## Exercise input
━━━━━━━━━━
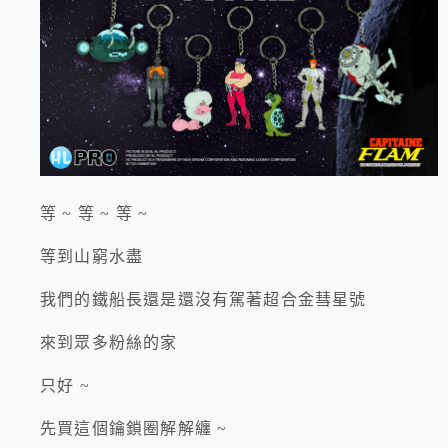
等 ~ 等 ~ 等 ~
等到山窮水盡
我們的鐵船長還是還沒有駕著超合金彗星號
來到眾多粉絲的家
只好 ~
先買這個鑰鎖圈解解纏 ~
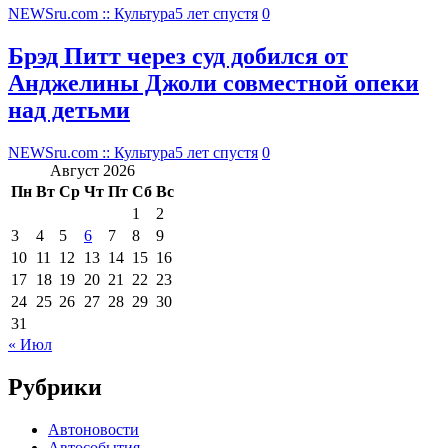
NEWSru.com :: Культура
5 лет спустя
0
Брэд Питт через суд добился от
Анджелины Джоли совместной опеки
над детьми
NEWSru.com :: Культура
5 лет спустя
0
Август 2026
Пн
Вт
Ср
Чт
Пт
Сб
Вс
1
2
3
4
5
6
7
8
9
10
11
12
13
14
15
16
17
18
19
20
21
22
23
24
25
26
27
28
29
30
31
« Июл
Рубрики
Автоновости
Автособытия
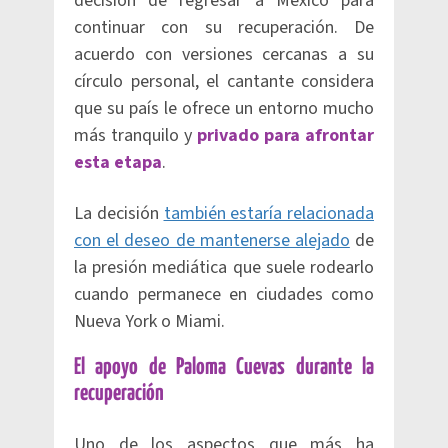
decisión de regresar a México para
continuar con su recuperación. De
acuerdo con versiones cercanas a su
círculo personal, el cantante considera
que su país le ofrece un entorno mucho
más tranquilo y
privado para afrontar
esta etapa
.
La decisión
también estaría relacionada
con el deseo de mantenerse alejado
de
la presión mediática que suele rodearlo
cuando permanece en ciudades como
Nueva York o Miami.
El apoyo de Paloma Cuevas durante la
recuperación
Uno de los aspectos que más ha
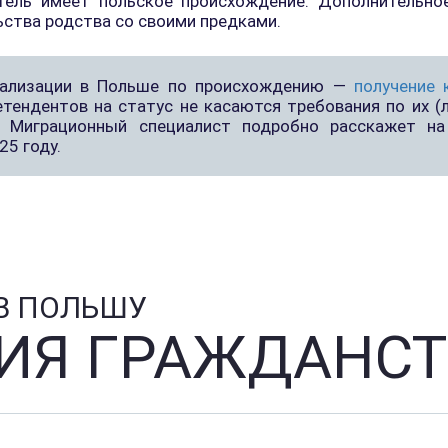
атель имеет польское происхождение. Дополнительное
ства родства со своими предками.
гализации в Польше по происхождению —
получение 
етендентов на статус не касаются требования по их (
. Миграционный специалист подробно расскажет на
25 году.
В ПОЛЬШУ
ИЯ ГРАЖДАНСТ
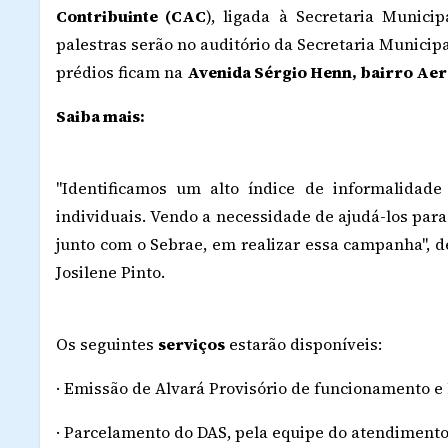
Contribuinte (CAC
), ligada à Secretaria Munici
palestras serão no auditório da Secretaria Municip
prédios ficam na
Avenida Sérgio Henn, bairro Ae
Saiba mais:
"Identificamos um alto índice de informalida
individuais. Vendo a necessidade de ajudá-los par
junto com o Sebrae, em realizar essa campanha", d
Josilene Pinto.
Os seguintes
serviços
estarão disponíveis:
· Emissão de Alvará Provisório de funcionamento e 
· Parcelamento do DAS, pela equipe do atendimento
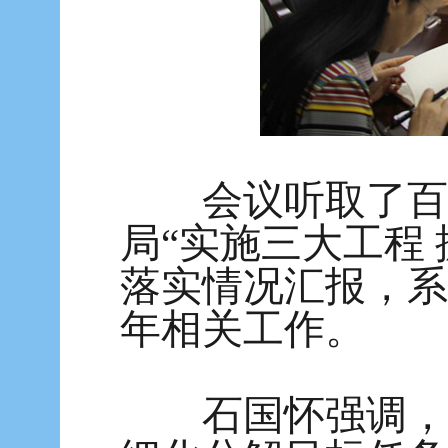
会议听取了百色
局“实施三大工程
落实情况汇报，系
年相关工作。
石国怀强调，要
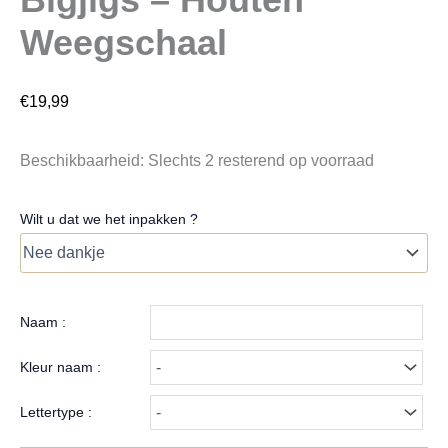
Weegschaal
€
19,99
Beschikbaarheid:
Slechts 2 resterend op voorraad
Wilt u dat we het inpakken ?
Naam :
Kleur naam :
Lettertype :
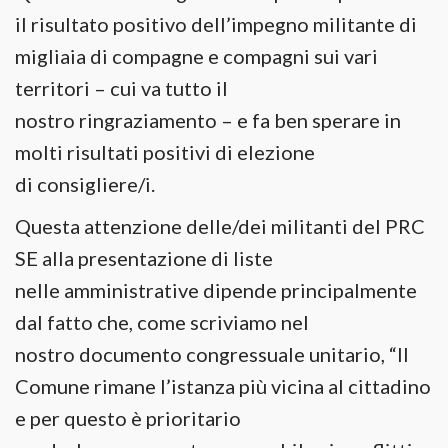
il risultato positivo dell’impegno militante di
migliaia di compagne e compagni sui vari
territori – cui va tutto il
nostro ringraziamento – e fa ben sperare in
molti risultati positivi di elezione
di consigliere/i.
Questa attenzione delle/dei militanti del PRC
SE alla presentazione di liste
nelle amministrative dipende principalmente
dal fatto che, come scriviamo nel
nostro documento congressuale unitario, “Il
Comune rimane l’istanza più vicina al cittadino
e per questo è prioritario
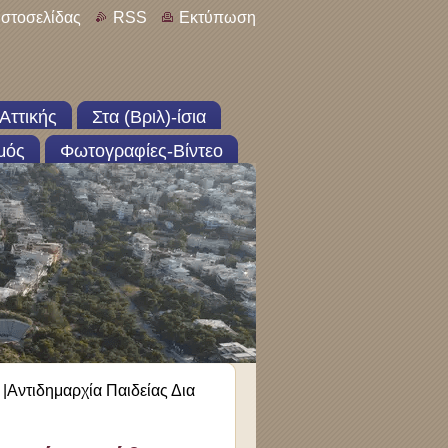
ιστοσελίδας
RSS
Εκτύπωση
Αττικής
Στα (Βριλ)-ίσια
μός
Φωτογραφίες-Βίντεο
|Αντιδημαρχία Παιδείας Δια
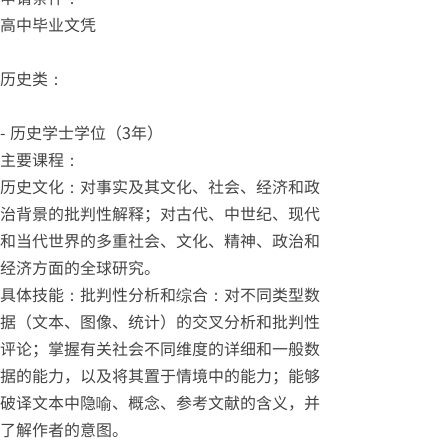
高中毕业文凭
历史类：
- 历史学士学位（3年）
主要课程：
历史文化：对事实及其文化、社会、经济和政
治背景的批判性解释；对古代、中世纪、现代
和当代世界的多重社会、文化、精神、政治和
经济方面的全球研究。
具体技能：批判性分析和综合：对不同类型数
据（文本、图像、统计）的交叉分析和批判性
评论；掌握有关社会不同维度的详细和一般数
据的能力，以及将其置于情境中的能力；能够
破译文本中隐喻、概念、参考文献的含义，并
了解作者的意图。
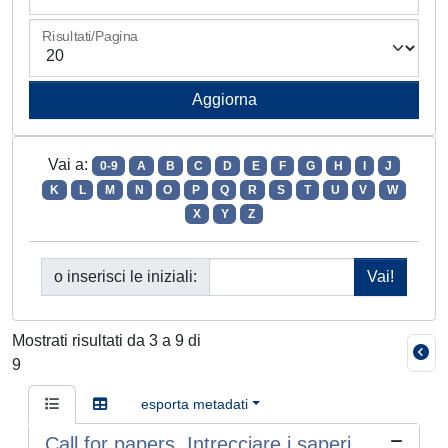
Risultati/Pagina
Vai a:
0-9
A
B
C
D
E
F
G
H
I
J
K
L
M
N
O
P
Q
R
S
T
U
V
W
X
Y
Z
o inserisci le iniziali:
Mostrati risultati da 3 a 9 di
9
esporta metadati
Call for papers. Intrecciare i saperi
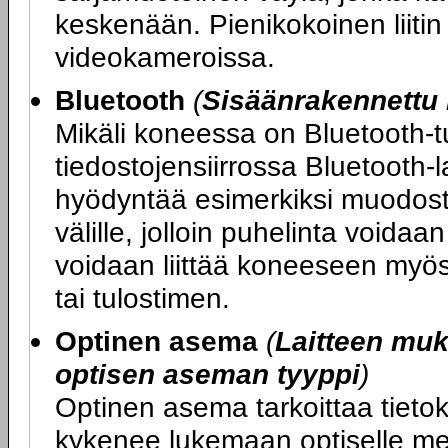
keskenään. Pienikokoinen liitin 
videokameroissa.
Bluetooth
(
Sisäänrakennettu 
Mikäli koneessa on Bluetooth-tu
tiedostojensiirrossa Bluetooth-l
hyödyntää esimerkiksi muodost
välille, jolloin puhelinta voida
voidaan liittää koneeseen myös 
tai tulostimen.
Optinen asema
(
Laitteen mu
optisen aseman tyyppi
)
Optinen asema tarkoittaa tietok
kykenee lukemaan optiselle med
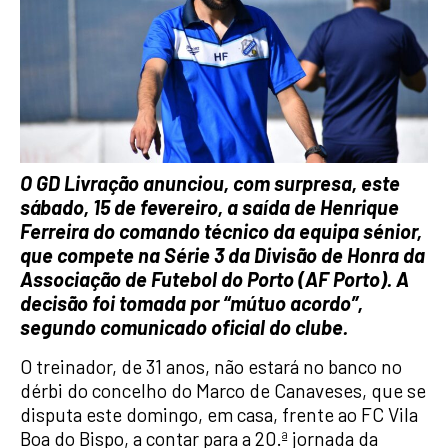
O GD Livração anunciou, com surpresa, este
sábado, 15 de fevereiro, a saída de Henrique
Ferreira do comando técnico da equipa sénior,
que compete na Série 3 da Divisão de Honra da
Associação de Futebol do Porto (AF Porto). A
decisão foi tomada por “mútuo acordo”,
segundo comunicado oficial do clube.
O treinador, de 31 anos, não estará no banco no
dérbi do concelho do Marco de Canaveses, que se
disputa este domingo, em casa, frente ao FC Vila
Boa do Bispo, a contar para a 20.ª jornada da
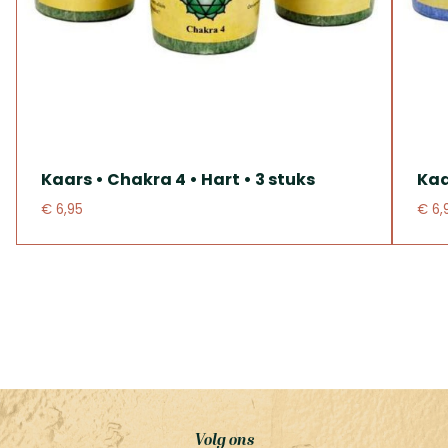
Kaars • Chakra 4 • Hart • 3 stuks
Kaa
€ 6,95
€ 6,
Volg ons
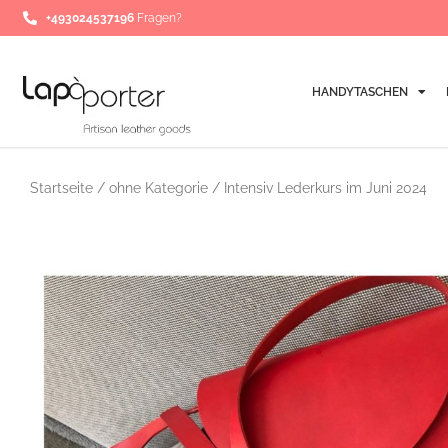
Zum
+493024537196
Fragen?
Inhalt
springen
HANDYTASCHEN
Startseite
/
ohne Kategorie
/ Intensiv Lederkurs im Juni 2024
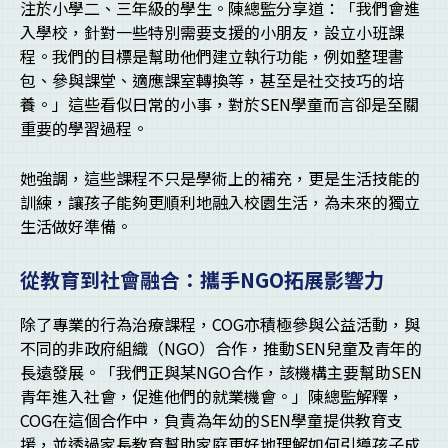
注於小學二、三年級的學生。陳總監分享道：「我們會進
入學校，針對一些特別需要支援的小朋友，設立小班課
程。我們的目標是幫助他們建立執行功能，例如整理書
包、參與課堂、適應課室轉換等，甚至是社交技巧的培
養。」這些看似日常的小事，對於SEN學童而言卻是至關
重要的學習過程。
她強調，這些課程不只是學術上的補充，更是生活技能的
訓練，讓孩子能夠更順利地融入校園生活，為未來的獨立
生活做好準備。
從教育到社會融合：攜手NGO拓展影響力
除了專業的行為治療課程，COG亦積極參與公益活動，與
不同的非政府組織（NGO）合作，推動SEN兒童及青年的
長遠發展。「我們正與某NGO合作，該機構主要幫助SEN
青年進入社會，促進他們的就業機會。」陳總監解釋，
COG在這個合作中，負責為年幼的SEN學童提供教育支
援，並透過家長教育幫助家庭更好地理解如何引導孩子成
━━━━━━━━━━
## Action item
Take every entry above and transcribe it exactly, with no pictures in the copy.

## Completed task
等 ~ 等 ~ 等 ~
等到山窮水盡
我們的鐵船長還是還沒有駕著超合金彗星號
來到眾多粉絲的家
只好 ~
先買這個鑰鎖圈解解纏 ~
NEWSru.com :: Культура
5 лет спустя
0
Брэд Питт через суд добился от
Анджелины Джоли совместной опеки
над детьми
NEWSru.com :: Культура
5 лет спустя
0
Август 2026
Пн
Вт
Ср
Чт
Пт
Сб
Вс
1
2
3
4
5
6
7
8
9
10
11
12
13
14
15
16
17
18
19
20
21
22
23
24
25
26
27
28
29
30
31
« Июл
Рубрики
Автоновости
Автособытия
decisión de regresar a México para
continuar con su recuperación. De
acuerdo con versiones cercanas a su
círculo personal, el cantante considera
que su país le ofrece un entorno mucho
más tranquilo y
privado para afrontar
esta etapa
.
La decisión
también estaría relacionada
con el deseo de mantenerse alejado
de
la presión mediática que suele rodearlo
cuando permanece en ciudades como
Nueva York o Miami.
El apoyo de Paloma Cuevas durante la
recuperación
Uno de los aspectos que más ha
атель имеет польское происхождение. Дополнительное
ства родства со своими предками.
гализации в Польше по происхождению —
получение 
етендентов на статус не касаются требования по их (
. Миграционный специалист подробно расскажет на
25 году.
В ПОЛЬШУ
ИЯ ГРАЖДАНСТ
Contribuinte (CAC
), ligada à Secretaria Munici
palestras serão no auditório da Secretaria Municip
prédios ficam na
Avenida Sérgio Henn, bairro Ae
Saiba mais:
"Identificamos um alto índice de informalida
individuais. Vendo a necessidade de ajudá-los par
junto com o Sebrae, em realizar essa campanha", d
Josilene Pinto.
Os seguintes
serviços
estarão disponíveis:
· Emissão de Alvará Provisório de funcionamento e 
· Parcelamento do DAS, pela equipe do atendimento
会议听取了百色
局“实施三大工程
落实情况汇报，系
年相关工作。
石国怀强调，要
Weegschaal
€
19,99
Beschikbaarheid:
Slechts 2 resterend op voorraad
Wilt u dat we het inpakken ?
Naam :
Kleur naam :
Lettertype :
il risultato positivo dell’impegno militante di
migliaia di compagne e compagni sui vari
territori – cui va tutto il
nostro ringraziamento – e fa ben sperare in
molti risultati positivi di elezione
di consigliere/i.
Questa attenzione delle/dei militanti del PRC
SE alla presentazione di liste
nelle amministrative dipende principalmente
dal fatto che, come scriviamo nel
nostro documento congressuale unitario, “Il
Comune rimane l’istanza più vicina al cittadino
e per questo è prioritario
ιστοσελίδας
RSS
Εκτύπωση
Αττικής
Στα (Βριλ)-ίσια
μός
Φωτογραφίες-Βίντεο
|Αντιδημαρχία Παιδείας Δια
高中毕业文凭
历史类：
- 历史学士学位（3年）
主要课程：
历史文化：对事实及其文化、社会、经济和政
治背景的批判性解释；对古代、中世纪、现代
和当代世界的多重社会、文化、精神、政治和
经济方面的全球研究。
具体技能：批判性分析和综合：对不同类型数
据（文本、图像、统计）的交叉分析和批判性
评论；掌握有关社会不同维度的详细和一般数
据的能力，以及将其置于情境中的能力；能够
破译文本中隐喻、概念、参考文献的含义，并
了解作者的意图。
Risultati/Pagina
Vai a:
0-9
A
B
C
D
E
F
G
H
I
J
K
L
M
N
O
P
Q
R
S
T
U
V
W
X
Y
Z
o inserisci le iniziali:
Mostrati risultati da 3 a 9 di
9
esporta metadati
Call for papers. Intrecciare i saperi
keskenään. Pienikokoinen liitin 
videokameroissa.
Bluetooth
(
Sisäänrakennettu 
Mikäli koneessa on Bluetooth-tu
tiedostojensiirrossa Bluetooth-l
hyödyntää esimerkiksi muodost
välille, jolloin puhelinta voida
voidaan liittää koneeseen myös 
tai tulostimen.
Optinen asema
(
Laitteen mu
optisen aseman tyyppi
)
Optinen asema tarkoittaa tietok
kykenee lukemaan optiselle med
O GD Livração anunciou, com surpresa, este
sábado, 15 de fevereiro, a saída de Henrique
Ferreira do comando técnico da equipa sénior,
que compete na Série 3 da Divisão de Honra da
Associação de Futebol do Porto (AF Porto). A
decisão foi tomada por “mútuo acordo”,
segundo comunicado oficial do clube.
O treinador, de 31 anos, não estará no banco no
dérbi do concelho do Marco de Canaveses, que se
disputa este domingo, em casa, frente ao FC Vila
Boa do Bispo, a contar para a 20.ª jornada da
Kaars • Chakra 4 • Hart • 3 stuks
Kaa
€ 6,95
€ 6,
Volg ons
Zum
+493024537196
Fragen?
Inhalt
springen
HANDYTASCHEN
Startseite
/
ohne Kategorie
/ Intensiv Lederkurs im Juni 2024
注於小學二、三年級的學生。陳總監分享道：「我們會進
入學校，針對一些特別需要支援的小朋友，設立小班課
程。我們的目標是幫助他們建立執行功能，例如整理書
包、參與課堂、適應課室轉換等，甚至是社交技巧的培
養。」這些看似日常的小事，對於SEN學童而言卻是至關
重要的學習過程。
她強調，這些課程不只是學術上的補充，更是生活技能的
訓練，讓孩子能夠更順利地融入校園生活，為未來的獨立
生活做好準備。
從教育到社會融合：攜手NGO拓展影響力
除了專業的行為治療課程，COG亦積極參與公益活動，與
不同的非政府組織（NGO）合作，推動SEN兒童及青年的
長遠發展。「我們正與某NGO合作，該機構主要幫助SEN
青年進入社會，促進他們的就業機會。」陳總監解釋，
COG在這個合作中，負責為年幼的SEN學童提供教育支
援，並透過家長教育幫助家庭更好地理解如何引導孩子成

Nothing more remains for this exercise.